Kendrick Lamar – « Wesley’s Theory »

On aurait pu tirer à peu près n’importe quelle piste de To Pimp a Butterfly, mais cela aurait été nier l’évidence : rarement album aura jouit d’une entrée en matière aussi forte que « Wesley’s Theory ». En quelques phrases, Kendrick Lamar plante son concept (la mue de l’artiste en gagneuse de l’Oncle Sam) et ses thèmes (la place des artistes afro-américains – donc la sienne – dans la société) dans un foisonnement d’images (l’industrie musicale en première petite amie) et de métaphores (il est allé repêcher Wesley Snipes !) qui se répondent et s’entremêlent avec une vraie virtuosité. La production enlevée de quelques arrangements somptueux et l’interprétation habitée parachèvent une introduction à l’image de l’album : riche, entraînante et par-dessus tout éclairée. Qu’elles le sauvent ou non, la lucidité et la pertinence dont Kendrick fait preuve face à son statut lui auront déjà permis de parapher quelques-unes des plus belles pages du rap américain des années 2010. — David²

Boogie – « Oh My »

Le jeune rappeur californien Boogie a passé une grosse année 2014 avec Thirst 48, un premier album consistant. Les comparaisons avec Kendrick Lamar ou Chance The Rapper sont tentantes mais Boogie développe une autre touche dans cette nonchalance, parfaitement mise en valeur sur « Bitter Raps », sa ballade douce-amère. Cette fois-ci, il est monté d’un cran avec « Oh My », premier extrait de son nouvel album The Reach. De retour depuis « Hot N*gga », Jahlil Beats signe un brûlot que Boogie s’empresse de transformer en gimmick entêtant. Toujours réalisé par Jack Wagner, le visuel sublime l’énergie du titre devenu depuis le premier tube de Boogie. The Reach reprend là où Section 80 et Acid Rap nous avaient laissés. Définitivement un disque à écouter. — Lecaptainnemo

Deceptikonz – « Blood In Blood Out » (ft. David Dallas)

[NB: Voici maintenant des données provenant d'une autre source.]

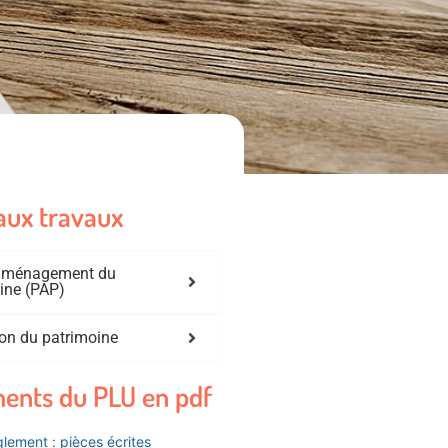
aux travaux
'aménagement du
ine (PAP)
on du patrimoine
ents du PLU en pdf
lement : pièces écrites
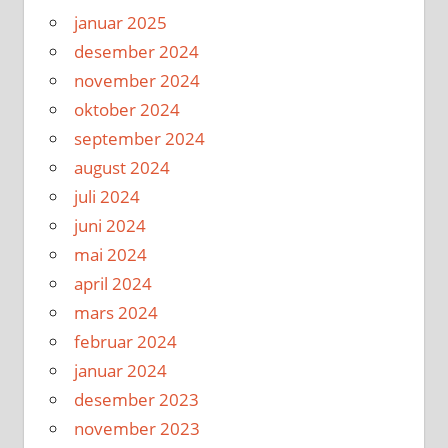
januar 2025
desember 2024
november 2024
oktober 2024
september 2024
august 2024
juli 2024
juni 2024
mai 2024
april 2024
mars 2024
februar 2024
januar 2024
desember 2023
november 2023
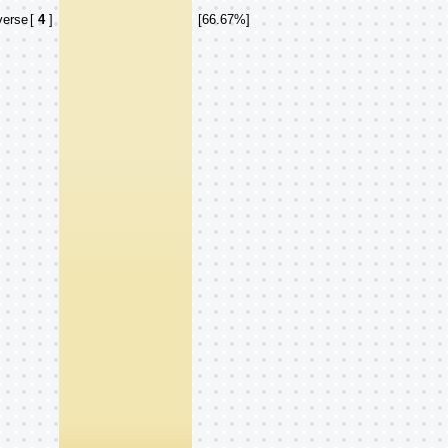
verse
[
4
]
[66.67%]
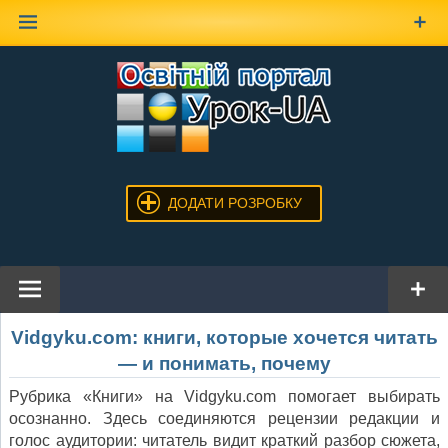
Наверх
ДОДАТИ РОЗРОБКУ
Vidgyku.com: книги, которые хочется читать
— и понимать, почему
Рубрика «Книги» на Vidgyku.com помогает выбирать
осознанно. Здесь соединяются рецензии редакции и
голос аудитории: читатель видит краткий разбор сюжета,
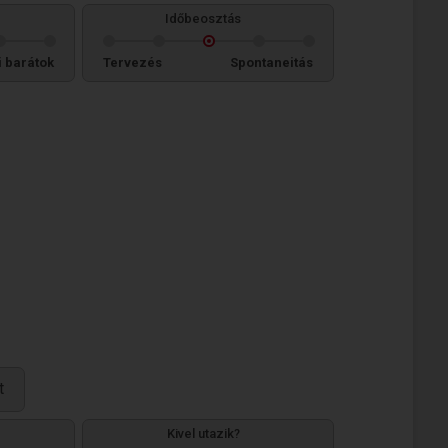
Időbeosztás
i barátok
Tervezés
Spontaneitás
t
Kivel utazik?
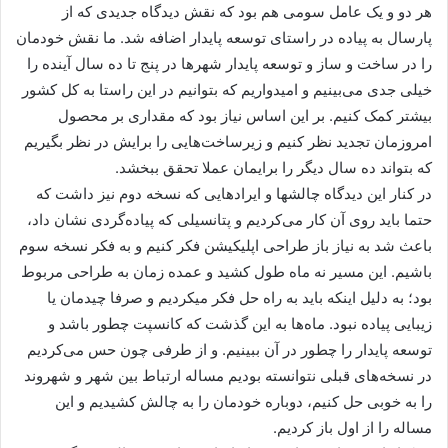
هر دو و یک عامل سومی هم بود که نقش دیدگاه جدیدی که از
پارسال به پیاده در راستای توسعه پایدار اضافه شد. ما نقش خودمان
را در ساخت و ساز و توسعه پایدار شهرها در پنج تا ده سال آینده را
خیلی جدی می‌بینیم و امیدواریم که بتوانیم در این راستا به کل کشور
بیشتر کمک کنیم. بر این اساس نیاز بود که مقداری بر محصول
امروزمان تجدید نظر کنیم و زیرساخت‌هایی را برایش در نظر بگیریم
که بتواند ده سال دیگر را برایمان عملا تحقق ببخشد.
در کنار این دیدگاه چالشها و ایرادهایی که نسخه دوم نیز داشت که
حتما باید روی آن کار می‌کردیم و پتانسیلی که پیاده‌گردی نشان داد،
باعث شد به نیاز باز طراحی اپلیکیشن فکر کنیم و به فکر نسخه سوم
باشیم. این مسیر نه ماه طول کشید و عمده زمان به طراحی مربوط
بود؛ به دلیل اینکه باید به راه حل فکر میکردیم و صرفا چیدمان یا
زیبایی پیاده نبود. ماه‌ها به این گذشت که کانسپت چطور باشد و
توسعه پایدار را چطور در آن ببینیم. و از طرفی چون حس می‌کردیم
در نسخه‌های قبلی نتوانسته بودیم مساله ارتباط بین شهر و شهروند
را به خوبی حل کنیم، دوباره خودمان را به چالش کشیدیم و این
مساله را از اول باز کردیم.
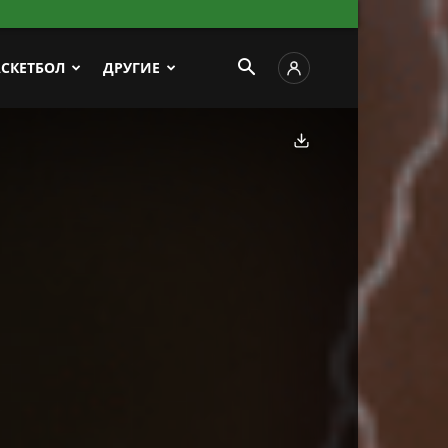
АСКЕТБОЛ
ДРУГИЕ
Скачать фото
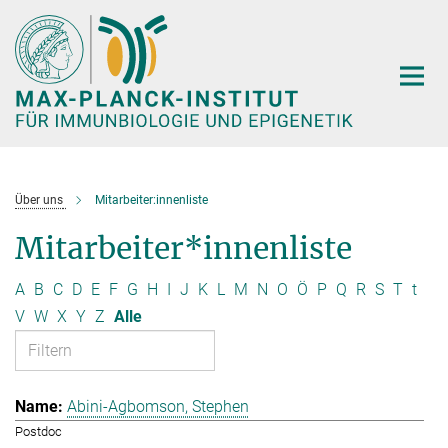
Hauptinhalt
Über uns
Mitarbeiter:innenliste
Mitarbeiter*innenliste
A
B
C
D
E
F
G
H
I
J
K
L
M
N
O
Ö
P
Q
R
S
T
t
V
W
X
Y
Z
Alle
Abini-Agbomson, Stephen
Postdoc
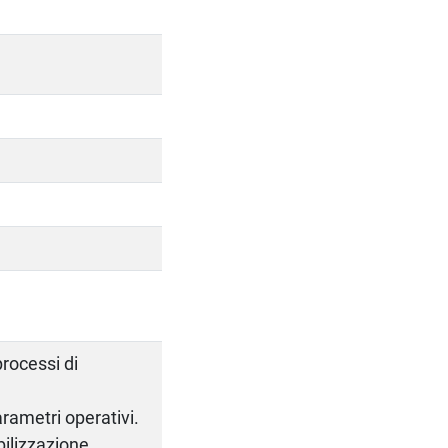
rocessi di
parametri operativi.
bilizzazione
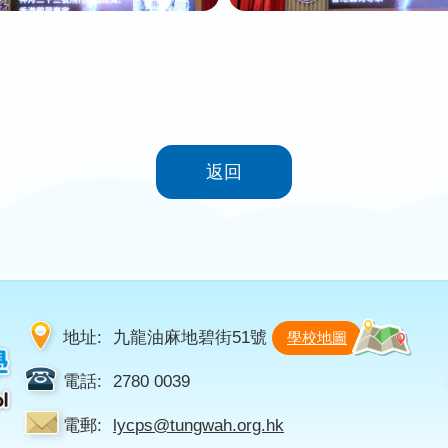
返回
地址:
九龍油麻地碧街51號
學校地圖
電話:
2780 0039
電郵:
lycps@tungwah.org.hk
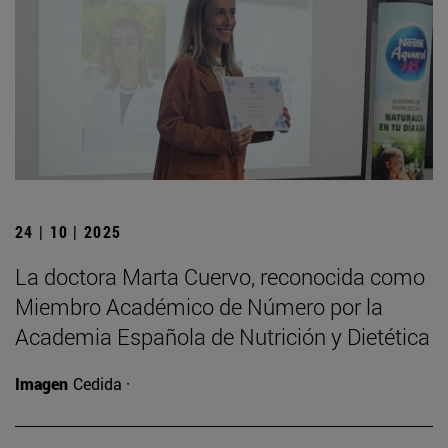
24 | 10 | 2025
La doctora Marta Cuervo, reconocida como
Miembro Académico de Número por la
Academia Española de Nutrición y Dietética
Imagen
Cedida ·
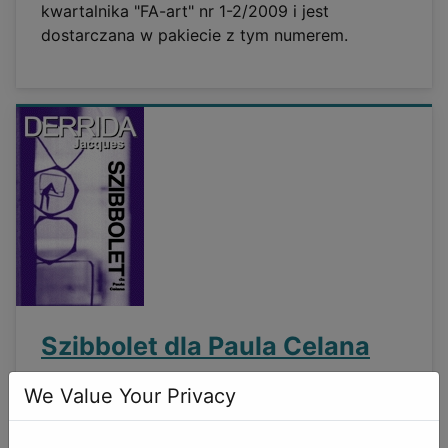
kwartalnika "FA-art" nr 1-2/2009 i jest
dostarczana w pakiecie z tym numerem.
Szibbolet dla Paula Celana
Szczegóły
We Value Your Privacy
Opublikowano: 01 kwiecień 2013
Odsłon: 29636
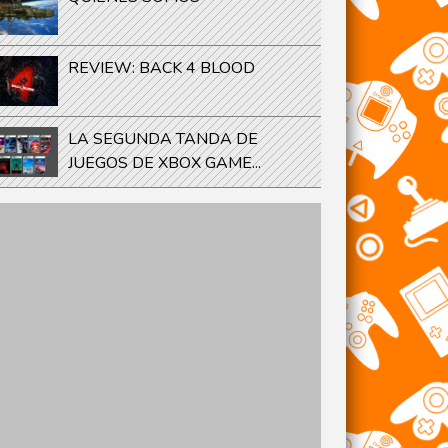
REVIEW: BACK 4 BLOOD
LA SEGUNDA TANDA DE
JUEGOS DE XBOX GAME...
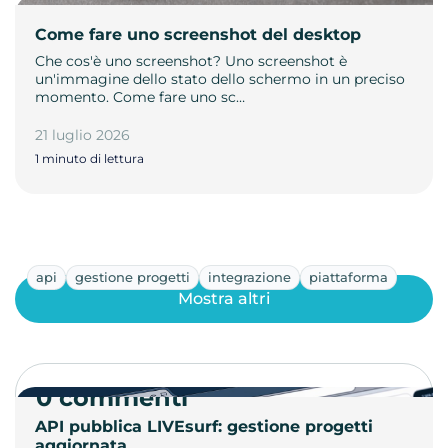
Come fare uno screenshot del desktop
Che cos'è uno screenshot? Uno screenshot è
un'immagine dello stato dello schermo in un preciso
momento. Come fare uno sc…
21 luglio 2026
1 minuto di lettura
api
gestione progetti
integrazione
piattaforma
Mostra altri
0 commenti
API pubblica LIVEsurf: gestione progetti
aggiornata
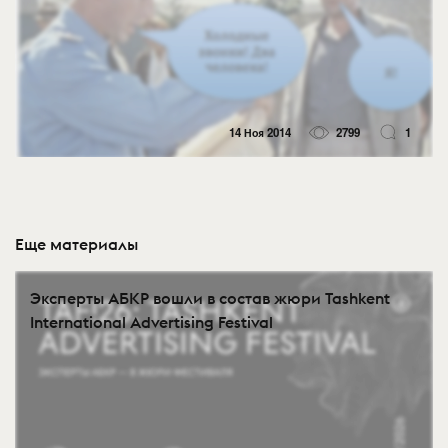
14 Ноя 2014
2799
1
Еще материалы
Эксперты АБКР вошли в состав жюри Tashkent
International Advertising Festival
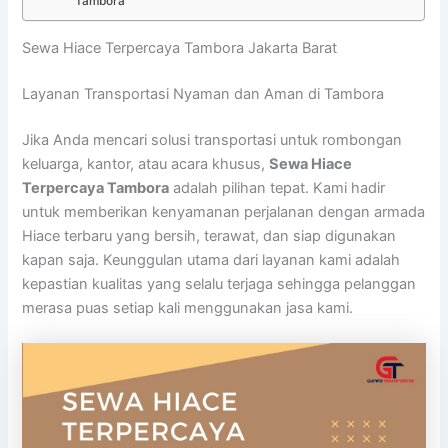
Tambora
Sewa Hiace Terpercaya Tambora Jakarta Barat
Layanan Transportasi Nyaman dan Aman di Tambora
Jika Anda mencari solusi transportasi untuk rombongan
keluarga, kantor, atau acara khusus,
Sewa Hiace
Terpercaya Tambora
adalah pilihan tepat. Kami hadir
untuk memberikan kenyamanan perjalanan dengan armada
Hiace terbaru yang bersih, terawat, dan siap digunakan
kapan saja. Keunggulan utama dari layanan kami adalah
kepastian kualitas yang selalu terjaga sehingga pelanggan
merasa puas setiap kali menggunakan jasa kami.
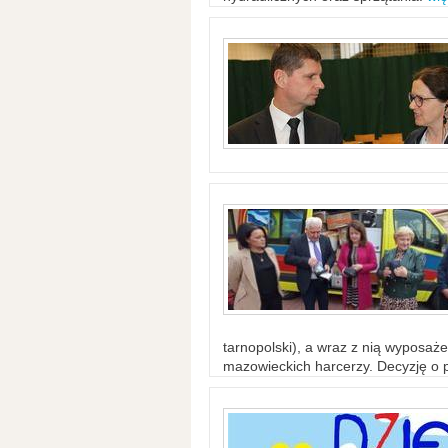
tarnopolski), a wraz z nią wyposaż
mazowieckich harcerzy. Decyzję o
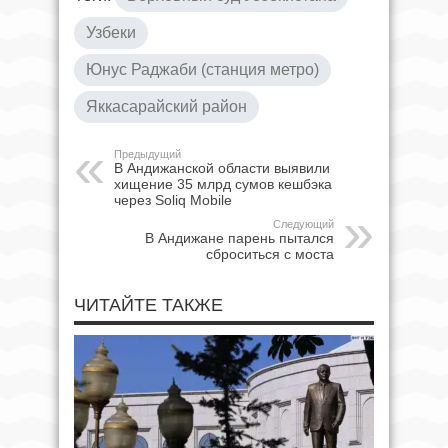
Узбеки
Юнус Раджаби (станция метро)
Яккасарайский район
Предыдущий
В Андижанской области выявили
хищение 35 млрд сумов кешбэка
через Soliq Mobile
Следующий
В Андижане парень пытался
сброситься с моста
ЧИТАЙТЕ ТАКЖЕ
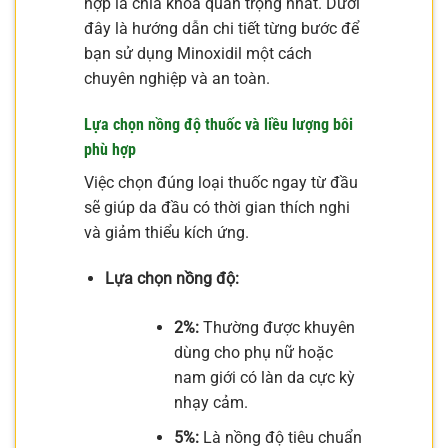
hợp là chìa khóa quan trọng nhất. Dưới
đây là hướng dẫn chi tiết từng bước để
bạn sử dụng Minoxidil một cách
chuyên nghiệp và an toàn.
Lựa chọn nồng độ thuốc và liều lượng bôi
phù hợp
Việc chọn đúng loại thuốc ngay từ đầu
sẽ giúp da đầu có thời gian thích nghi
và giảm thiểu kích ứng.
Lựa chọn nồng độ:
2%:
Thường được khuyên
dùng cho phụ nữ hoặc
nam giới có làn da cực kỳ
nhạy cảm.
5%:
Là nồng độ tiêu chuẩn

En janvier dernier, on était revenu sur Falling Into Place de David Dallas, figure la plus exposée de la scène rap néo-zélandaise. Un rappeur attachant, mais manquant parfois d’aspérités. Les Deceptikonz montrent, eux, un style plus rugueux, façon gros bras maoris tatoués. Un quatuor actif depuis plus de vingt ans, avec qui Davis Dallas a sûrement grandi, et qui leur renvoie l’ascenseur en posant le refrain de « Blood In Blood Out ». Sur un caviar de production aérienne gonflée à la soul signé Fire & Ice, les quatre lascars déroulent un rap de darons à la fois décontracté mais respirant la pesanteur de CVs chargés (« the weather is fine but it don’t mean we ain’t struggle »). « Blood In Blood Out » est un titre idéal pour une ride estivale un peu dépaysante, le coude gauche (ou droit) à l’air. — Raphaël

Juicy J – « Do It To Em » (ft. Elle Varner)

Ah, le bon vieux contraste entre la chaleur d’une boucle délicate et la froideur de lyrics ultra violents. Juicy J en connaît un rayon dans ce domaine. L’histoire est simple : un proche s’est enfui en tapant dans la caisse. Inacceptable. Ça lui fend le cœur, mais il n’a pas d’autre choix que de se venger dans le sang. On ne trahit pas Juicy J impunément. Bien épaulé par Crazy Mike et Lil Awree à la production, avec le chant de Elle Varner pour lier le tout, l’increvable rappeur de Memphis frappe encore dans le mille avec ce morceau, aussi sombre que doux. Est-ce un sacrilège ou une idée de génie de menacer de couper des doigts sur une telle pépite de soul ? Les deux à la fois, c’est même tout l’intérêt. — David

Dr. Yen Lo – « Day O »

Days With Dr. Yen Lo, l’album des New-Yorkais KA et Preservation, tire son inspiration du film The Manchurian Candidate (Un crime dans la tête), sorti en 1959. S’il ne fallait se tenir qu’à sa tension lancinante et son ambiance insomniaque, on l’aurait bien entendu en bande originale d’un imaginaire film noir, à la croisée de Ghost Dog et Blade Runner. Voici du rap monomaniaque et minimal, du rap qui suit son idée et se consume comme du papier d’Arménie. Du rap remarquable. — JB

Peewee Longway – « Good Crack » (ft. Yo Gotti)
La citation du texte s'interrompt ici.